Scott Beckstead’s rebuttal (“Americans will always revere wild horses,” Herald, Nov. 3) of Andrew Gulliford’s earlier misinformed screed against wild horses makes some important points about the Bureau of Land Management's perfidy and the iconic status that wild horses have deservedly earned across the American landscape and psyche.
But he neglected to correct the professor on a key – and provably false – claim underlying his argument that wild horses are merely feral mutts cast off by ranchers and farmers. The animal advocacy group Friends of Animals has successfully petitioned the U.S. Fish and Wildlife Service to consider protecting Montana’s famed Pryor Mountain herd under the Endangered Species Act, given that Pryor Mountain mustangs often have primitive markings, indicative of the Old Spanish genetic lineage, or any lineage traceable to early horses.
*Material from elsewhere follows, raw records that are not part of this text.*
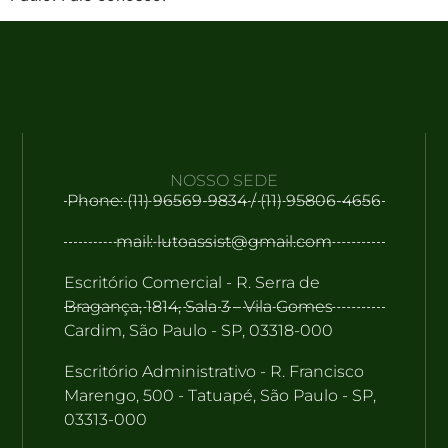
NOSSO SEDE
Phone: (11) 96569-9834 / (11) 95806-4656
mail: lutoassist@gmail.com
Escritório Comercial - R. Serra de
Bragança, 1814, Sala 3 - Vila Gomes
Cardim, São Paulo - SP, 03318-000
Escritório Administrativo - R. Francisco
Marengo, 500 - Tatuapé, São Paulo - SP,
03313-000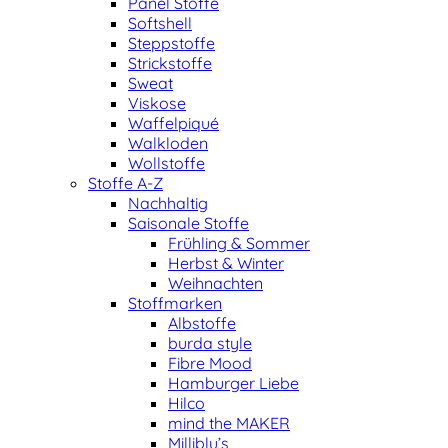
Panel Stoffe
Softshell
Steppstoffe
Strickstoffe
Sweat
Viskose
Waffelpiqué
Walkloden
Wollstoffe
Stoffe A-Z
Nachhaltig
Saisonale Stoffe
Frühling & Sommer
Herbst & Winter
Weihnachten
Stoffmarken
Albstoffe
burda style
Fibre Mood
Hamburger Liebe
Hilco
mind the MAKER
Milliblu’s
These markings include zebra striping on their legs and dark striping down their backs and withers. The Old Spanish genetic lineage has since been lost in Spain because of domestic breeding. Thus, Pryor Mountain mustangs’ lineage can be traced back to ancient horses who first evolved in North America and Eurasia, but are thought to have temporarily gone extinct after the last Ice Age, before being reintroduced by Spanish settlers.
There are a scarce 170 of these truly wild and native horses left on 27,000 acres after years of the BLM taking away mares’ ability to reproduce by forcibly drugging them with a fertility pesticide and years of yanking so-called “excess” horses off the land.